If I’d based my impressions of the French on the behaviour of the owners of that complex I would have left the place with a very different impression from the one I gleaned by contact with many other people. And that’s my point: apologies for the convoluted trip to arrive here.
If we, as writers, have no contact with the people about whom we write, it’s clear that we can’t rely on the impression provided by minimal contact with a few representatives of a nation or on information given by friends and acquaintances, no matter how well-meaning. The popular habit of labelling people from other countries as if they were all the same is patently absurd. The world, as a whole, seems to regard the French as arrogant, Germans as aggressive, Americans as obsessively self-important, Italians as incurable Lotharios, the Swiss as boring and the English as dull and repressed. If, as writers, we employ such lazy categorisation to describe fictional characters, we do the citizens of the whole world a serious disservice.
People are different or the same according to our own perceptions, ideas, philosophies and personalities. Whilst the placing of a descriptive label on a whole nation may be considered acceptable for everyday reference (and I don’t think it is), it’s certainly not a satisfactory way for an author to represent a character. If I’ve learned anything about the peoples of various nations it’s that they’re all as complex and individual as we are ourselves. It’s an insult to make a box, label it ‘French’ and stick inside it every person from that nation, unless, of course, it’s a shorthand joke intended to create humour rather than offence.
We’re more than the seed of the country of our birth, however proud, or otherwise, we may be of that origin. Americans are more than America with its brash, overconfident, hypocritical, Bible-bashing, superior and dominating world image. Germans are more than Germany and its efficient, calculating, aggressive, bullying and precise global persona. And the English are more than England with its quaint, bumbling, reserved, atheistic and self-effacing world picture. Each nation is seen as a specific type by every other nation and these types differ according to which nation is describing which: a proof, if ever one were needed, of the inaccuracy of such stereotyping.

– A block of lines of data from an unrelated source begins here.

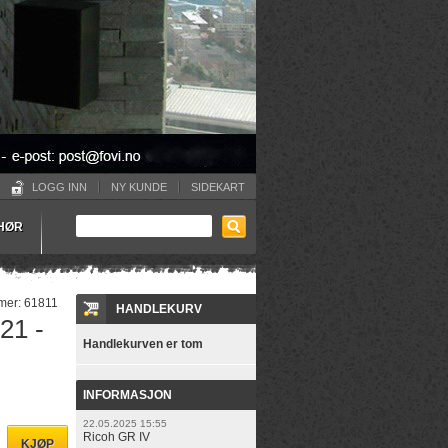
LOGG INN
NY KUNDE
SIDEKART
EHØR
mer:
61811
HANDLEKURV
21 -
Handlekurven er tom
INFORMASJON
22.05.2025 15:55
Ricoh GR IV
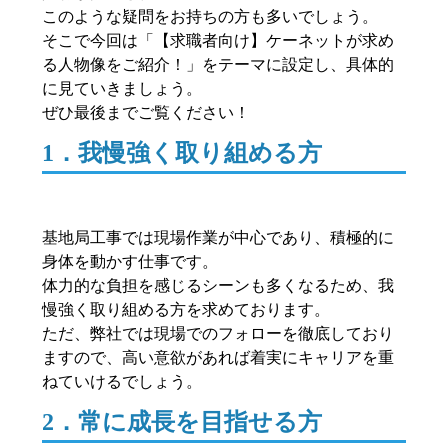
このような疑問をお持ちの方も多いでしょう。
そこで今回は「【求職者向け】ケーネットが求め
る人物像をご紹介！」をテーマに設定し、具体的
に見ていきましょう。
ぜひ最後までご覧ください！
1．我慢強く取り組める方
基地局工事では現場作業が中心であり、積極的に
身体を動かす仕事です。
体力的な負担を感じるシーンも多くなるため、我
慢強く取り組める方を求めております。
ただ、弊社では現場でのフォローを徹底しており
ますので、高い意欲があれば着実にキャリアを重
ねていけるでしょう。
2．常に成長を目指せる方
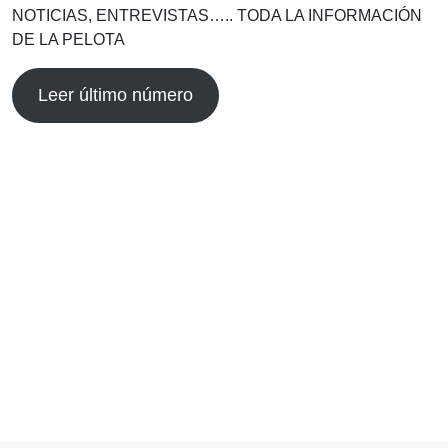
NOTICIAS, ENTREVISTAS….. TODA LA INFORMACIÓN
DE LA PELOTA
Leer último número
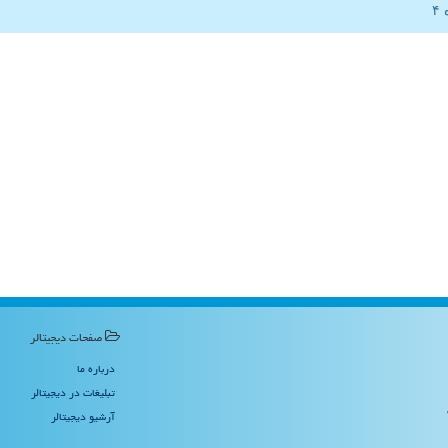
صفحات دیجیتالر
درباره ما
تبلیغات در دیجیتالر
آرشیو دیجیتالر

So, when you decide to make your villain an Englishman, your business tycoon an American, your lusty lover an Italian, your artist a Frenchman or your engineer a German, please call to mind the simple fact that people are individuals first and national types, if at all, a long way down the line. You’ll make your writing so much more real and accessible and, perhaps more importantly for a writer, you might even collect some foreign friends and readers along the way.